I may yet change these numbers, but right now I'm predicting the following:


Conservative minority (141 seats)

Liberal Official Opposition (76 seats)

Bloc (49 seats)

NDP (40 seats)

Independent 2

Green 0


That's a notable increase in seats for the Conservatives and NDP at the expense of the Liberals. It's not inconceivable that the NDP could surpass its highest ever popular vote (20.4% in 1988) and seat count (it held 44 seats following a win in a 1989 byelection). Passing the Bloc to become the third largest party in the House might also be possible, but passing the Liberals is unlikely, as that could only come through a Liberal meltdown in Toronto and Atlantic Canada, two areas where Liberal numbers appear to have been strengthening in the last week.
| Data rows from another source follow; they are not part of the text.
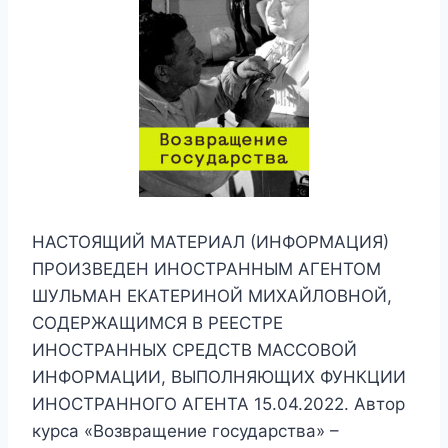
НАСТОЯЩИЙ МАТЕРИАЛ (ИНФОРМАЦИЯ)
ПРОИЗВЕДЕН ИНОСТРАННЫМ АГЕНТОМ
ШУЛЬМАН ЕКАТЕРИНОЙ МИХАЙЛОВНОЙ,
СОДЕРЖАЩИМСЯ В РЕЕСТРЕ
ИНОСТРАННЫХ СРЕДСТВ МАССОВОЙ
ИНФОРМАЦИИ, ВЫПОЛНЯЮЩИХ ФУНКЦИИ
ИНОСТРАННОГО АГЕНТА 15.04.2022. Автор
курса «Возвращение государства» –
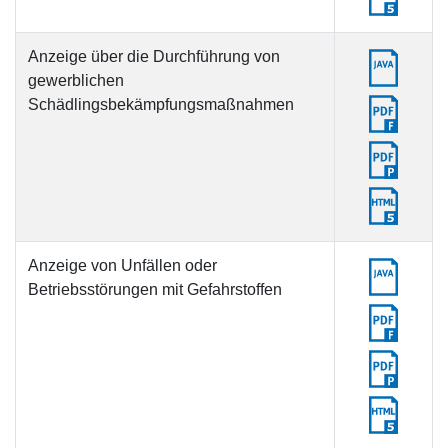
Anzeige über die Durchführung von
gewerblichen
Schädlingsbekämpfungsmaßnahmen
Anzeige von Unfällen oder
Betriebsstörungen mit Gefahrstoffen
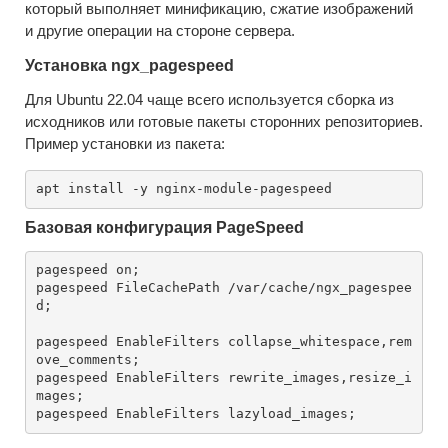
который выполняет минификацию, сжатие изображений
и другие операции на стороне сервера.
Установка ngx_pagespeed
Для Ubuntu 22.04 чаще всего используется сборка из
исходников или готовые пакеты сторонних репозиториев.
Пример установки из пакета:
Базовая конфигурация PageSpeed
pagespeed on;

pagespeed FileCachePath /var/cache/ngx_pagespee
d;

pagespeed EnableFilters collapse_whitespace,rem
ove_comments;

pagespeed EnableFilters rewrite_images,resize_i
mages;
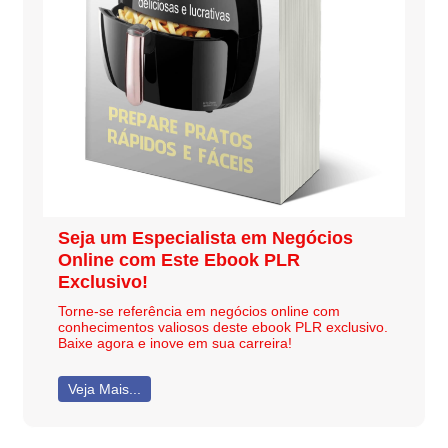
Seja um Especialista em Negócios
Online com Este Ebook PLR
Exclusivo!
Torne-se referência em negócios online com
conhecimentos valiosos deste ebook PLR exclusivo.
Baixe agora e inove em sua carreira!
Veja Mais...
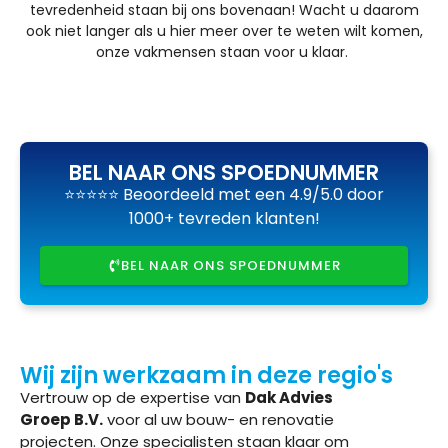
tevredenheid staan bij ons bovenaan! Wacht u daarom
ook niet langer als u hier meer over te weten wilt komen,
onze vakmensen staan voor u klaar.
BEL NAAR ONS SPOEDNUMMER
⭐⭐⭐⭐⭐ Beoordeeld met een 4.9/5.0 door
1000+ tevreden klanten!
BEL NAAR ONS SPOEDNUMMER
Wij zijn werkzaam in deze regio's
Vertrouw op de expertise van
Dak Advies
Groep B.V.
voor al uw bouw- en renovatie
projecten. Onze specialisten staan klaar om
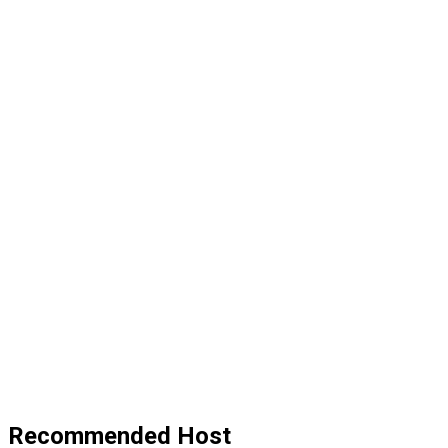
Recommended Host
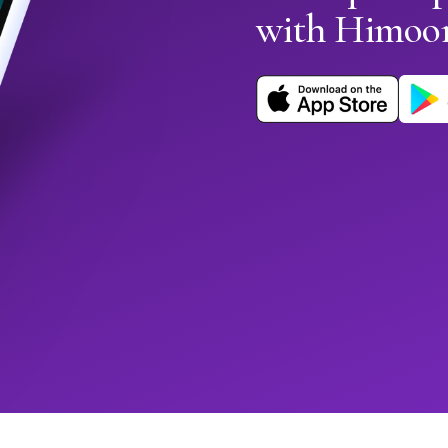
with Himoo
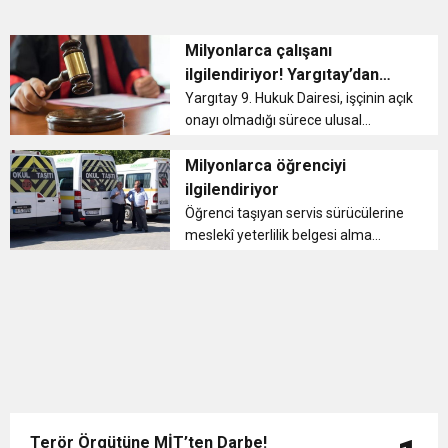
Milyonlarca çalışanı
ilgilendiriyor! Yargıtay’dan
emsal izin kararı
Yargıtay 9. Hukuk Dairesi, işçinin açık
onayı olmadığı sürece ulusal
bayram veya genel tatil gününde
çalışmanın diğer herhangi bir günde
Milyonlarca öğrenciyi
çalışmamak suretiyle telafisinin
ilgilendiriyor
mümkün olmadığına hükmetti....
Öğrenci taşıyan servis sürücülerine
meslekî yeterlilik belgesi alma
yükümlülüğü 3 Eylül 2020 tarihinde
yürürlüğe giriyor. Bu tarihten itibaren
okul servis sürücüleri için meslekî
yeterlilik belgesi al...
Terör Örgütüne MİT’ten Darbe!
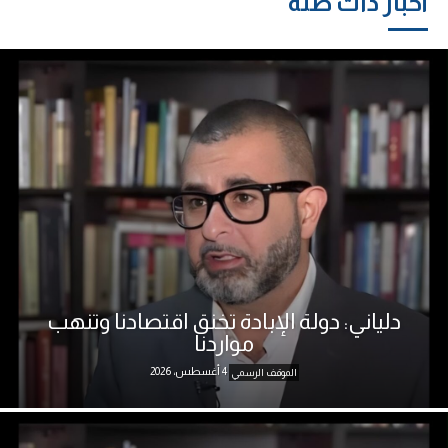
أخبار ذات صلة
دلياني: دولة الإبادة تخنق اقتصادنا وتنهب
مواردنا
4 أغسطس، 2026
الموقف الرسمي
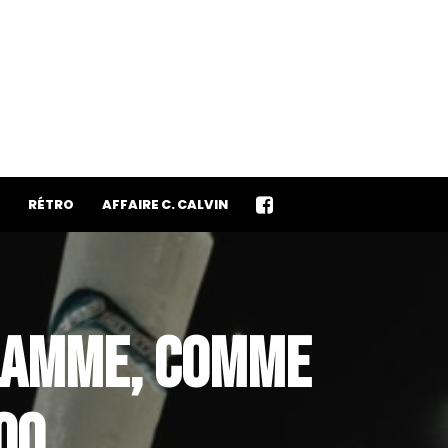
RÉTRO
AFFAIRE C. CALVIN
 FLAMME, COMME
00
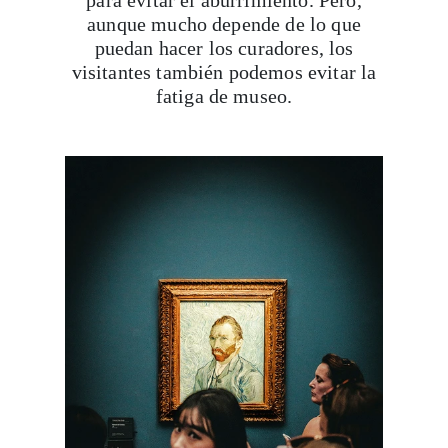
para evitar el aburrimiento. Pero,
aunque mucho depende de lo que
puedan hacer los curadores, los
visitantes también podemos evitar la
fatiga de museo.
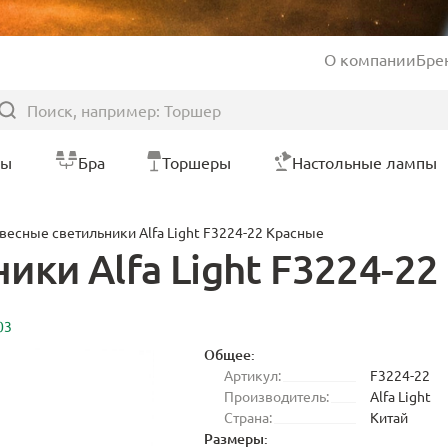
О компании
Бре
ры
Бра
Торшеры
Настольные лампы
весные светильники Alfa Light F3224-22 Красные
ки Alfa Light F3224-2
03
Общее:
Артикул:
F3224-22
Производитель:
Alfa Light
Страна:
Китай
Размеры:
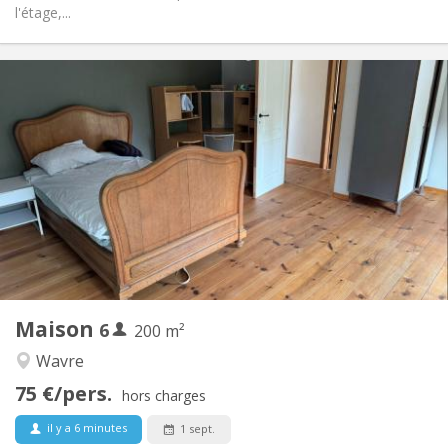
l'étage,...
Infos Pratiques
450 € (75 €/pers.)
Loyer:
75 € (13 €/pers.)
Charges:
12 mois
Durée:
Acceptée
Domiciliation:
Aménagement
Commune
Salle de bain:
Commune
Cuisine:
2
200 m
Superficie:
1
Pièces privées:
Maison
6
Autre
200 m²
Chaleureuse
Atmosphère:
Wavre
Non
Accès PMR:
75 €/pers.
Non-fumeur
Fumeur:
hors charges
Non
Animaux de compagnie:
il y a 6 minutes
1 sept.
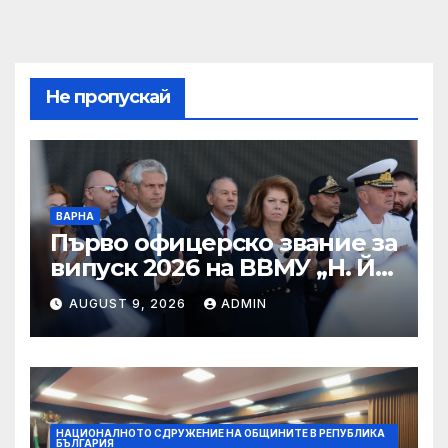
Не пропускай
ВАРНА
Първо офицерско звание за
випуск 2026 на ВВМУ „Н. Й.
Вапцаров“
AUGUST 9, 2026
ADMIN
НАЦИОНАЛНОТО СДРУЖЕНИЕ НА ОБЩИНИТЕ В РЕПУБЛИКА
БЪЛГАРИЯ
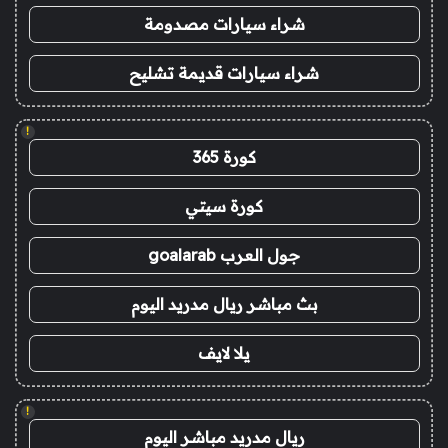
شراء سيارات مصدومة
شراء سيارات قديمة تشليح
!
كورة 365
كورة سيتي
جول العرب goalarab
بث مباشر ريال مدريد اليوم
يلا لايف
!
ريال مدريد مباشر اليوم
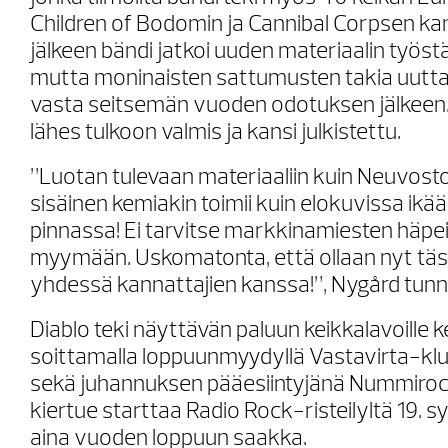
Children of Bodomin ja Cannibal Corpsen ka
jälkeen bändi jatkoi uuden materiaalin työstä
mutta moninaisten sattumusten takia uutta
vasta seitsemän vuoden odotuksen jälkeen.
lähes tulkoon valmis ja kansi julkistettu.
”Luotan tulevaan materiaaliin kuin Neuvosto
sisäinen kemiakin toimii kuin elokuvissa ikää
pinnassa! Ei tarvitse markkinamiesten häpeil
myymään. Uskomatonta, että ollaan nyt täs
yhdessä kannattajien kanssa!”, Nygård tunn
Diablo teki näyttävän paluun keikkalavoille
soittamalla loppuunmyydyllä Vastavirta-klu
sekä juhannuksen pääesiintyjänä Nummiroc
kiertue starttaa Radio Rock-risteilyltä 19. s
aina vuoden loppuun saakka.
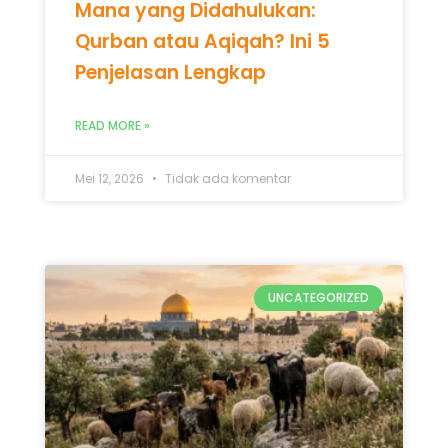
Mana yang Didahulukan:
Qurban atau Aqiqah? Ini 5
Penjelasan Lengkap
READ MORE »
Mei 12, 2026
Tidak ada komentar
UNCATEGORIZED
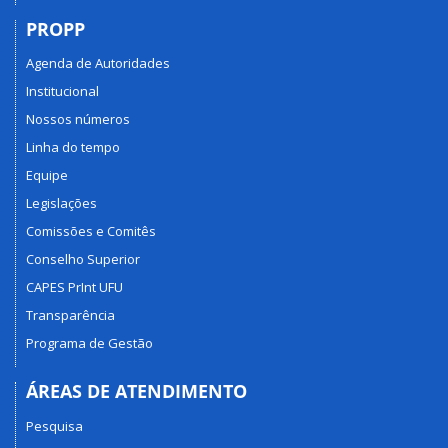
PROPP
Agenda de Autoridades
Institucional
Nossos números
Linha do tempo
Equipe
Legislações
Comissões e Comitês
Conselho Superior
CAPES PrInt UFU
Transparência
Programa de Gestão
ÁREAS DE ATENDIMENTO
Pesquisa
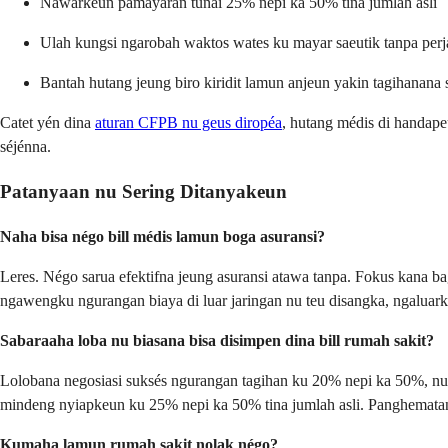
Nawarkeun pamayaran tunai 25% nepi ka 50% tina jumlah asli
Ulah kungsi ngarobah waktos wates ku mayar saeutik tanpa perja
Bantah hutang jeung biro kiridit lamun anjeun yakin tagihanana 
Catet yén dina
aturan CFPB nu geus diropéa
, hutang médis di handape
séjénna.
Patanyaan nu Sering Ditanyakeun
Naha bisa négo bill médis lamun boga asuransi?
Leres. Négo sarua efektifna jeung asuransi atawa tanpa. Fokus kana b
ngawengku ngurangan biaya di luar jaringan nu teu disangka, ngaluarke
Sabaraaha loba nu biasana bisa disimpen dina bill rumah sakit?
Lolobana negosiasi suksés ngurangan tagihan ku 20% nepi ka 50%, nur
mindeng nyiapkeun ku 25% nepi ka 50% tina jumlah asli. Panghematan
Kumaha lamun rumah sakit nolak négo?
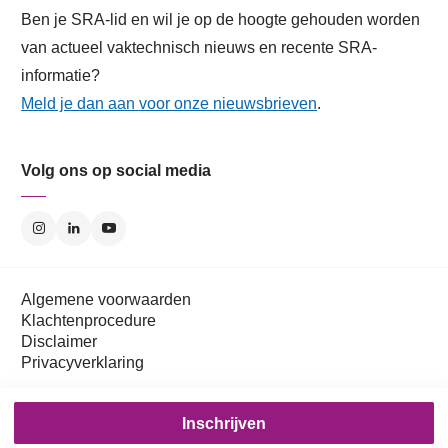
Ben je SRA-lid en wil je op de hoogte gehouden worden
van actueel vaktechnisch nieuws en recente SRA-
informatie?
Meld je dan aan voor onze nieuwsbrieven
.
Volg ons op social media
Algemene voorwaarden
Klachtenprocedure
Disclaimer
Privacyverklaring
Inschrijven
Copyright ® SRA - 2026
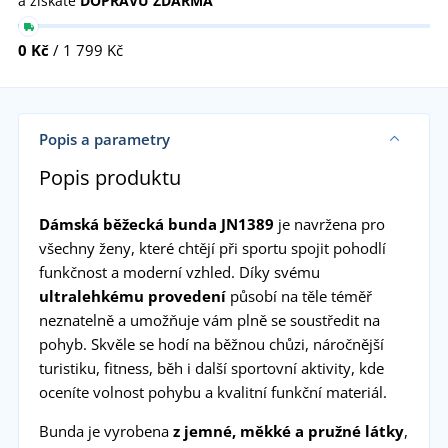
a získáte
DOPRAVU ZDARMA
0 Kč
/ 1 799 Kč
Popis a parametry
Popis produktu
Dámská běžecká bunda JN1389
je navržena pro
všechny ženy, které chtějí při sportu spojit pohodlí
funkčnost a moderní vzhled. Díky svému
ultralehkému provedení
působí na těle téměř
neznatelně a umožňuje vám plně se soustředit na
pohyb. Skvěle se hodí na běžnou chůzi, náročnější
turistiku, fitness, běh i další sportovní aktivity, kde
oceníte volnost pohybu a kvalitní funkční materiál.
Bunda je vyrobena
z jemné, měkké a pružné látky
,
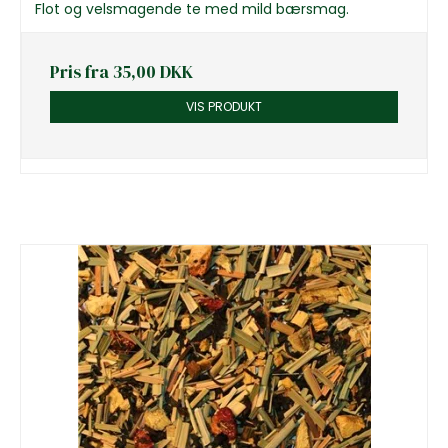
Flot og velsmagende te med mild bærsmag.
Pris fra
35,00 DKK
VIS PRODUKT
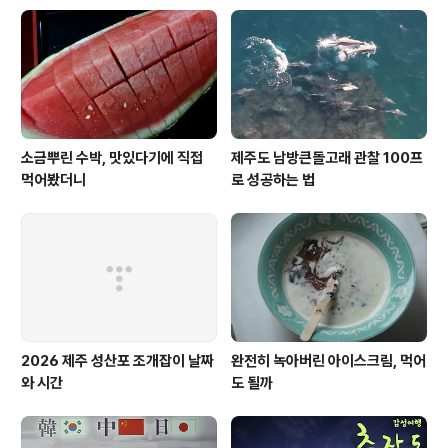
소금뿌린 수박, 맛있다기에 직접
제주도 남방큰돌고래 관찰 100프
먹어봤더니
로 성공하는 법
2026 제주 성산포 조개잡이 날짜
완전히 녹아버린 아이스크림, 먹어
와 시간
도 될까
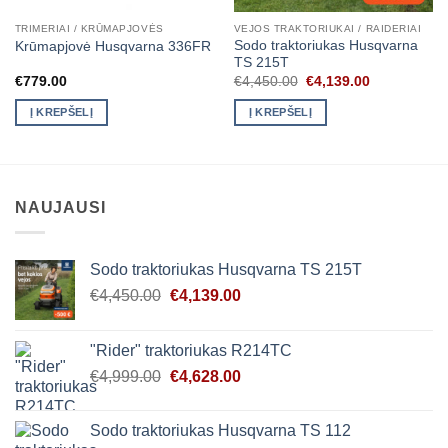
TRIMERIAI / KRŪMAPJOVĖS
VEJOS TRAKTORIUKAI / RAIDERIAI
Sodo traktoriukas Husqvarna
Krūmapjovė Husqvarna 336FR
TS 215T
Original
Current
€
779.00
€
4,450.00
€
4,139.00
price
price
was:
is:
Į KREPŠELĮ
Į KREPŠELĮ
€4,450.00.
€4,139.00.
NAUJAUSI
Sodo traktoriukas Husqvarna TS 215T
Original
Current
€
4,450.00
€
4,139.00
price
price
was:
is:
"Rider" traktoriukas R214TC
€4,450.00.
€4,139.00.
Original
Current
€
4,999.00
€
4,628.00
price
price
was:
is:
Sodo traktoriukas Husqvarna TS 112
€4,999.00.
€4,628.00.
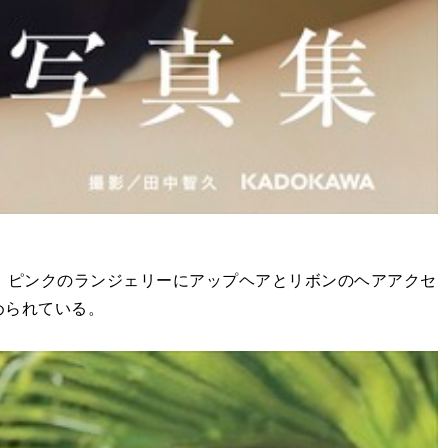
、ピンクのランジェリーにアップヘアとリボンのヘアアクセ
められている。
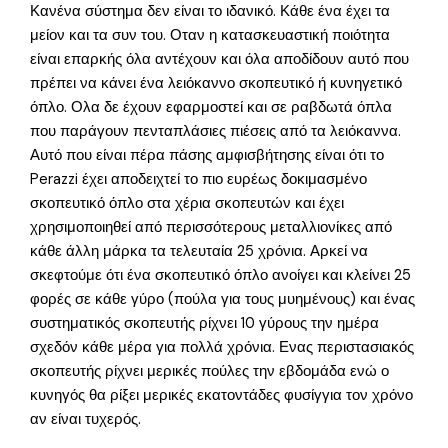
Κανένα σύστημα δεν είναι το ιδανικό. Κάθε ένα έχει τα
μείον και τα συν του. Οταν η κατασκευαστική ποιότητα
είναι επαρκής όλα αντέχουν και όλα αποδίδουν αυτό που
πρέπει να κάνει ένα λειόκαννο σκοπευτικό ή κυνηγετικό
όπλο. Ολα δε έχουν εφαρμοστεί και σε ραβδωτά όπλα
που παράγουν πενταπλάσιες πιέσεις από τα λειόκαννα.
Αυτό που είναι πέρα πάσης αμφισβήτησης είναι ότι το
Perazzi έχει αποδειχτεί το πιο ευρέως δοκιμασμένο
σκοπευτικό όπλο στα χέρια σκοπευτών και έχει
χρησιμοποιηθεί από περισσότερους μεταλλιονίκες από
κάθε άλλη μάρκα τα τελευταία 25 χρόνια. Αρκεί να
σκεφτούμε ότι ένα σκοπευτικό όπλο ανοίγει και κλείνει 25
φορές σε κάθε γύρο (πούλα για τους μυημένους) και ένας
συστηματικός σκοπευτής ρίχνει 10 γύρους την ημέρα
σχεδόν κάθε μέρα για πολλά χρόνια. Ενας περιστασιακός
σκοπευτής ρίχνει μερικές πούλες την εβδομάδα ενώ ο
κυνηγός θα ρίξει μερικές εκατοντάδες φυσίγγια τον χρόνο
αν είναι τυχερός.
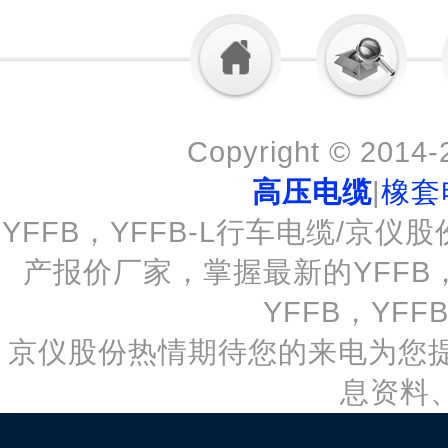
Copyright © 2014
高压电缆
|
橡套
YFFB，YFFB-L行车电缆/京仪
产报价厂家，掌握最新的YFFB
YFFB，YF
京仪股份热情期待您的来电为您提供
息资料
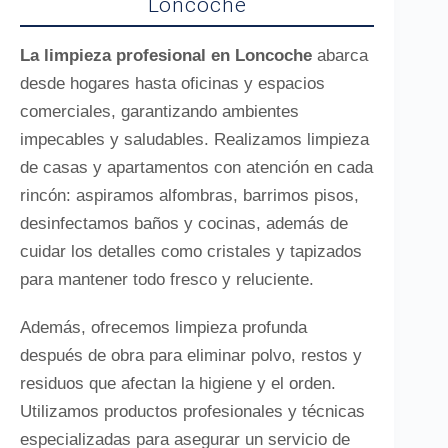
Loncoche
La limpieza profesional en Loncoche
abarca
desde hogares hasta oficinas y espacios
comerciales, garantizando ambientes
impecables y saludables. Realizamos limpieza
de casas y apartamentos con atención en cada
rincón: aspiramos alfombras, barrimos pisos,
desinfectamos baños y cocinas, además de
cuidar los detalles como cristales y tapizados
para mantener todo fresco y reluciente.
Además, ofrecemos limpieza profunda
después de obra para eliminar polvo, restos y
residuos que afectan la higiene y el orden.
Utilizamos productos profesionales y técnicas
especializadas para asegurar un servicio de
Stay tuned for more details tomorrow.


Photo: A female bowl bearer or mboko from the Luba culture in the Congo. Traditionally, bowl bearers are used by royal diviners to predict the future.

2 comments:

Stimpson said...

Advance poll numbers indicate a low voter turnout. Back when I was involved in politics, low turnouts were good for the NDP (in Western Canada, at least) because of its ability to pull the vote on E-Day. I wonder if that's still true today.

Prairie Topiary said...

Interesting, but it makes sense. I wonder if that would be true in other parts of the country where the NDP has traditionally been weaker.

Media reports often describe higher voter turnout as helping the NDP, since those less likely to vote (e.g., students, low income voters) will often lean NDP. Maybe they have it wrong.